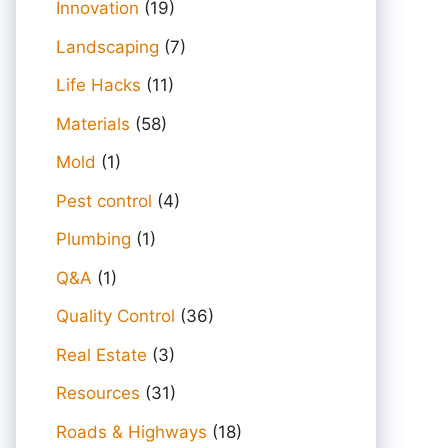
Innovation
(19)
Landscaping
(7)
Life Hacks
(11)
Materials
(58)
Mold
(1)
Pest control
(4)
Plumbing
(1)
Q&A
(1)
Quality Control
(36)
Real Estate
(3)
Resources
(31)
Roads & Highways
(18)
==
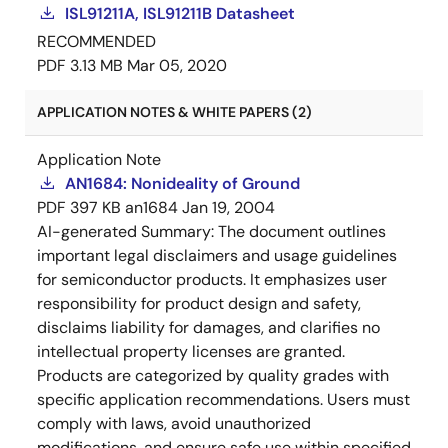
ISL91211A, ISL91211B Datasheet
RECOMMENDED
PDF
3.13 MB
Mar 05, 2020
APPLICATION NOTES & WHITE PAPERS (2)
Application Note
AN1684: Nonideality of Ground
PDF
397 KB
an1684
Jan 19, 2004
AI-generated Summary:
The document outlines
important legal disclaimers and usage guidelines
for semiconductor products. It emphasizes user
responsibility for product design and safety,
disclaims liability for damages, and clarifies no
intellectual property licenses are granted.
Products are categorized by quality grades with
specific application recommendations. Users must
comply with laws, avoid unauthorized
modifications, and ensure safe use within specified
--
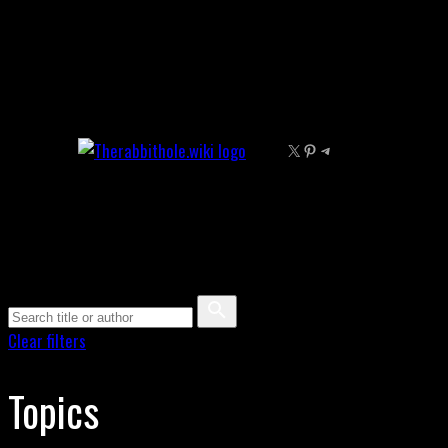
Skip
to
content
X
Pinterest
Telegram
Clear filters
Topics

**Exercise requirements**
Copy out the lines above exactly, beginning at the one that contains "comply with laws, avoid unauthorized" and ending at the one that contains "modifications, and ensure".

**Answer for the task**
comply with laws, avoid unauthorized
modifications, and ensure safe use within specified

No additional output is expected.